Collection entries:
□ □ □ □
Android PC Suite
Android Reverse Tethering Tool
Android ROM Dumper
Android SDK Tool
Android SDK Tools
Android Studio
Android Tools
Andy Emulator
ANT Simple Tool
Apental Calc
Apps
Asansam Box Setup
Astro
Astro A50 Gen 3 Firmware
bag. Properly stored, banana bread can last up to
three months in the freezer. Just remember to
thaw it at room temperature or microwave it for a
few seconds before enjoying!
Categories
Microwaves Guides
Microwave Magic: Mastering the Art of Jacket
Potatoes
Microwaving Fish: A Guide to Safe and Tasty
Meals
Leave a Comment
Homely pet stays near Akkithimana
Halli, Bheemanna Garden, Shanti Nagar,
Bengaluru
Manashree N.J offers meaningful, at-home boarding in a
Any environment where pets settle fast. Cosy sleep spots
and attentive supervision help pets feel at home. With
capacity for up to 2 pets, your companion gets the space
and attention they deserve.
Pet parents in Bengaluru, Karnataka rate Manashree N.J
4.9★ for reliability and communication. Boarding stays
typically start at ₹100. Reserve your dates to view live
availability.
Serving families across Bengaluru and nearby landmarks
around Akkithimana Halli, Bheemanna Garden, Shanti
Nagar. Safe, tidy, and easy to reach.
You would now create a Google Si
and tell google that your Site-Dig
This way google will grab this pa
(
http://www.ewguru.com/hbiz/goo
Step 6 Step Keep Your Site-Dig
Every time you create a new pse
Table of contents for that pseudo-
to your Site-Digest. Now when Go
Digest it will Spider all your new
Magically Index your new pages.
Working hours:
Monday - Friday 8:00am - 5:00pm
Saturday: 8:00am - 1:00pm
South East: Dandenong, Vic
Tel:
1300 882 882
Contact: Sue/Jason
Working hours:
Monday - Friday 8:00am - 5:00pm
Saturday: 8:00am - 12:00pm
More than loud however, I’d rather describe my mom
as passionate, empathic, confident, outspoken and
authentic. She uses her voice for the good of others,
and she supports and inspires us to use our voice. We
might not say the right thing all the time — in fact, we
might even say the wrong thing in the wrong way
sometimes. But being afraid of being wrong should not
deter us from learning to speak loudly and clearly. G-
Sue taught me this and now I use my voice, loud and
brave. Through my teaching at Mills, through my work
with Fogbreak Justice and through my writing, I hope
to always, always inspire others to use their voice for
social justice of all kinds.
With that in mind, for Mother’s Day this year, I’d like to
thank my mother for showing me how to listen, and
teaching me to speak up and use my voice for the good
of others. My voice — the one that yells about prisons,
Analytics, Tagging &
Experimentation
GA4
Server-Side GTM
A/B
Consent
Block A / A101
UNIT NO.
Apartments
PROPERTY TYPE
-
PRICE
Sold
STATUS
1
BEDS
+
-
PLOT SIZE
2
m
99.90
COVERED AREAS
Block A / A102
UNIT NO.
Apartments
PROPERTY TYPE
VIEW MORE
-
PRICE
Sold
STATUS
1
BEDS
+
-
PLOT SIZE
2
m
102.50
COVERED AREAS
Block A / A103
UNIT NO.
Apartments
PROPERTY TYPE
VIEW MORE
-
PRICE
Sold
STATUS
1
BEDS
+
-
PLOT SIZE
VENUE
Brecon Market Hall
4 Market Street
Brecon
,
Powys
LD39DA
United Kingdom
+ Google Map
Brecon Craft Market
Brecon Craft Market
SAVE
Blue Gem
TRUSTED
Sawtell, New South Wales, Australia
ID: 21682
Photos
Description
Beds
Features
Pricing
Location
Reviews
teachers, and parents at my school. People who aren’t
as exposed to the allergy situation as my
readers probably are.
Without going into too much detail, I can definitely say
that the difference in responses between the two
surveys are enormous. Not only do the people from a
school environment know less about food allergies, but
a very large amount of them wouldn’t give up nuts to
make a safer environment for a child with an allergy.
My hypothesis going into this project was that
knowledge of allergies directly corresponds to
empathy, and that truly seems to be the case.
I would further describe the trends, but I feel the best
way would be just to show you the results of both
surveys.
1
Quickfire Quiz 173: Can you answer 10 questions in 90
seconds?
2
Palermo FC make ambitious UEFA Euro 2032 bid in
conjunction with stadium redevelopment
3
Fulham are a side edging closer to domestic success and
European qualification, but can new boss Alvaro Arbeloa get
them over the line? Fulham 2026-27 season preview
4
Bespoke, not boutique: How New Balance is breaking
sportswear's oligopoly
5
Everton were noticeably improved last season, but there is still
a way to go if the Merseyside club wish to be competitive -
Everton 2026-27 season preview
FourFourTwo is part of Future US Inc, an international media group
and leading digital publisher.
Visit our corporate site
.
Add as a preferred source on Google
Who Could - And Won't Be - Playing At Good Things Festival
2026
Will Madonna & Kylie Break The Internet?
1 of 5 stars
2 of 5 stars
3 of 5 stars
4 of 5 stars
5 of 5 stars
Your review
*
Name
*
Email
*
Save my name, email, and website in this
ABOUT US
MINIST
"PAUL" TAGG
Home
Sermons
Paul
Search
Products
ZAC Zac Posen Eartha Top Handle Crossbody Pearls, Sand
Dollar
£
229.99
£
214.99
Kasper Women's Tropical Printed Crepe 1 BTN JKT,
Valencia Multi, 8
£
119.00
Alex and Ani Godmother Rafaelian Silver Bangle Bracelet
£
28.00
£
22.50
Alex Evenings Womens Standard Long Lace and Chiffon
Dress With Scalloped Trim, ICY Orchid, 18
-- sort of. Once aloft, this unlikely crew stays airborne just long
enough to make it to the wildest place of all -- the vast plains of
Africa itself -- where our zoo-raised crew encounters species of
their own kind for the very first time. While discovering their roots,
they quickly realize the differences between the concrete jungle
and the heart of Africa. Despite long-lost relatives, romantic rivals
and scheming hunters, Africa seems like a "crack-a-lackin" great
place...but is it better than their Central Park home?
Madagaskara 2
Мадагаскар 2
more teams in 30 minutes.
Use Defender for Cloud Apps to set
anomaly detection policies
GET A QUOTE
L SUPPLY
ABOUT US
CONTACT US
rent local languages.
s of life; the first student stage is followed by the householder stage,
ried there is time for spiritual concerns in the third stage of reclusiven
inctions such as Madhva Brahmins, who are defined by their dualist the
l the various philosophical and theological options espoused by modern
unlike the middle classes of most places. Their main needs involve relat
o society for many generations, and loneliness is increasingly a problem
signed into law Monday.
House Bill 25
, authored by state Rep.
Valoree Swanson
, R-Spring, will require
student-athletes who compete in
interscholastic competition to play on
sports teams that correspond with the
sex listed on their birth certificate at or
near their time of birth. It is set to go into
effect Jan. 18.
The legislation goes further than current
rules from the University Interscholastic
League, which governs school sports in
□ □ □ □
Work required
Would you transcribe the entries above exactly as they appear?

Completed task
Android PC Suite
Android Reverse Tethering Tool
Android ROM Dumper
Android SDK Tool
Android SDK Tools
Android Studio
Android Tools
Andy Emulator
ANT Simple Tool
Apental Calc
Apps
Asansam Box Setup
Astro
Astro A50 Gen 3 Firmware
bag. Properly stored, banana bread can last up to
three months in the freezer. Just remember to
thaw it at room temperature or microwave it for a
few seconds before enjoying!
Categories
Microwaves Guides
Microwave Magic: Mastering the Art of Jacket
Potatoes
Microwaving Fish: A Guide to Safe and Tasty
Meals
Leave a Comment
Homely pet stays near Akkithimana
Halli, Bheemanna Garden, Shanti Nagar,
Bengaluru
Manashree N.J offers meaningful, at-home boarding in a
Any environment where pets settle fast. Cosy sleep spots
and attentive supervision help pets feel at home. With
capacity for up to 2 pets, your companion gets the space
and attention they deserve.
Pet parents in Bengaluru, Karnataka rate Manashree N.J
4.9★ for reliability and communication. Boarding stays
typically start at ₹100. Reserve your dates to view live
availability.
Serving families across Bengaluru and nearby landmarks
around Akkithimana Halli, Bheemanna Garden, Shanti
Nagar. Safe, tidy, and easy to reach.
You would now create a Google Si
and tell google that your Site-Dig
This way google will grab this pa
(
http://www.ewguru.com/hbiz/goo
Step 6 Step Keep Your Site-Dig
Every time you create a new pse
Table of contents for that pseudo-
to your Site-Digest. Now when Go
Digest it will Spider all your new
Magically Index your new pages.
Working hours:
Monday - Friday 8:00am - 5:00pm
Saturday: 8:00am - 1:00pm
South East: Dandenong, Vic
Tel:
1300 882 882
Contact: Sue/Jason
Working hours:
Monday - Friday 8:00am - 5:00pm
Saturday: 8:00am - 12:00pm
More than loud however, I’d rather describe my mom
as passionate, empathic, confident, outspoken and
authentic. She uses her voice for the good of others,
and she supports and inspires us to use our voice. We
might not say the right thing all the time — in fact, we
might even say the wrong thing in the wrong way
sometimes. But being afraid of being wrong should not
deter us from learning to speak loudly and clearly. G-
Sue taught me this and now I use my voice, loud and
brave. Through my teaching at Mills, through my work
with Fogbreak Justice and through my writing, I hope
to always, always inspire others to use their voice for
social justice of all kinds.
With that in mind, for Mother’s Day this year, I’d like to
thank my mother for showing me how to listen, and
teaching me to speak up and use my voice for the good
of others. My voice — the one that yells about prisons,
Analytics, Tagging &
Experimentation
GA4
Server-Side GTM
A/B
Consent
Block A / A101
UNIT NO.
Apartments
PROPERTY TYPE
-
PRICE
Sold
STATUS
1
BEDS
+
-
PLOT SIZE
2
m
99.90
COVERED AREAS
Block A / A102
UNIT NO.
Apartments
PROPERTY TYPE
VIEW MORE
-
PRICE
Sold
STATUS
1
BEDS
+
-
PLOT SIZE
2
m
102.50
COVERED AREAS
Block A / A103
UNIT NO.
Apartments
PROPERTY TYPE
VIEW MORE
-
PRICE
Sold
STATUS
1
BEDS
+
-
PLOT SIZE
VENUE
Brecon Market Hall
4 Market Street
Brecon
,
Powys
LD39DA
United Kingdom
+ Google Map
Brecon Craft Market
Brecon Craft Market
SAVE
Blue Gem
TRUSTED
Sawtell, New South Wales, Australia
ID: 21682
Photos
Description
Beds
Features
Pricing
Location
Reviews
teachers, and parents at my school. People who aren’t
as exposed to the allergy situation as my
readers probably are.
Without going into too much detail, I can definitely say
that the difference in responses between the two
surveys are enormous. Not only do the people from a
school environment know less about food allergies, but
a very large amount of them wouldn’t give up nuts to
make a safer environment for a child with an allergy.
My hypothesis going into this project was that
knowledge of allergies directly corresponds to
empathy, and that truly seems to be the case.
I would further describe the trends, but I feel the best
way would be just to show you the results of both
surveys.
1
Quickfire Quiz 173: Can you answer 10 questions in 90
seconds?
2
Palermo FC make ambitious UEFA Euro 2032 bid in
conjunction with stadium redevelopment
3
Fulham are a side edging closer to domestic success and
European qualification, but can new boss Alvaro Arbeloa get
them over the line? Fulham 2026-27 season preview
4
Bespoke, not boutique: How New Balance is breaking
sportswear's oligopoly
5
Everton were noticeably improved last season, but there is still
a way to go if the Merseyside club wish to be competitive -
Everton 2026-27 season preview
FourFourTwo is part of Future US Inc, an international media group
and leading digital publisher.
Visit our corporate site
.
Add as a preferred source on Google
Who Could - And Won't Be - Playing At Good Things Festival
2026
Will Madonna & Kylie Break The Internet?
1 of 5 stars
2 of 5 stars
3 of 5 stars
4 of 5 stars
5 of 5 stars
Your review
*
Name
*
Email
*
Save my name, email, and website in this
ABOUT US
MINIST
"PAUL" TAGG
Home
Sermons
Paul
Search
Products
ZAC Zac Posen Eartha Top Handle Crossbody Pearls, Sand
Dollar
£
229.99
£
214.99
Kasper Women's Tropical Printed Crepe 1 BTN JKT,
Valencia Multi, 8
£
119.00
Alex and Ani Godmother Rafaelian Silver Bangle Bracelet
£
28.00
£
22.50
Alex Evenings Womens Standard Long Lace and Chiffon
Dress With Scalloped Trim, ICY Orchid, 18
-- sort of. Once aloft, this unlikely crew stays airborne just long
enough to make it to the wildest place of all -- the vast plains of
Africa itself -- where our zoo-raised crew encounters species of
their own kind for the very first time. While discovering their roots,
they quickly realize the differences between the concrete jungle
and the heart of Africa. Despite long-lost relatives, romantic rivals
and scheming hunters, Africa seems like a "crack-a-lackin" great
place...but is it better than their Central Park home?
Madagaskara 2
Мадагаскар 2
more teams in 30 minutes.
Use Defender for Cloud Apps to set
anomaly detection policies
GET A QUOTE
L SUPPLY
ABOUT US
CONTACT US
rent local languages.
s of life; the first student stage is followed by the householder stage,
ried there is time for spiritual concerns in the third stage of reclusiven
inctions such as Madhva Brahmins, who are defined by their dualist the
l the various philosophical and theological options espoused by modern
unlike the middle classes of most places. Their main needs involve relat
o society for many generations, and loneliness is increasingly a problem
signed into law Monday.
House Bill 25
, authored by state Rep.
Valoree Swanson
, R-Spring, will require
student-athletes who compete in
interscholastic competition to play on
sports teams that correspond with the
sex listed on their birth certificate at or
near their time of birth. It is set to go into
effect Jan. 18.
The legislation goes further than current
rules from the University Interscholastic
League, which governs school sports in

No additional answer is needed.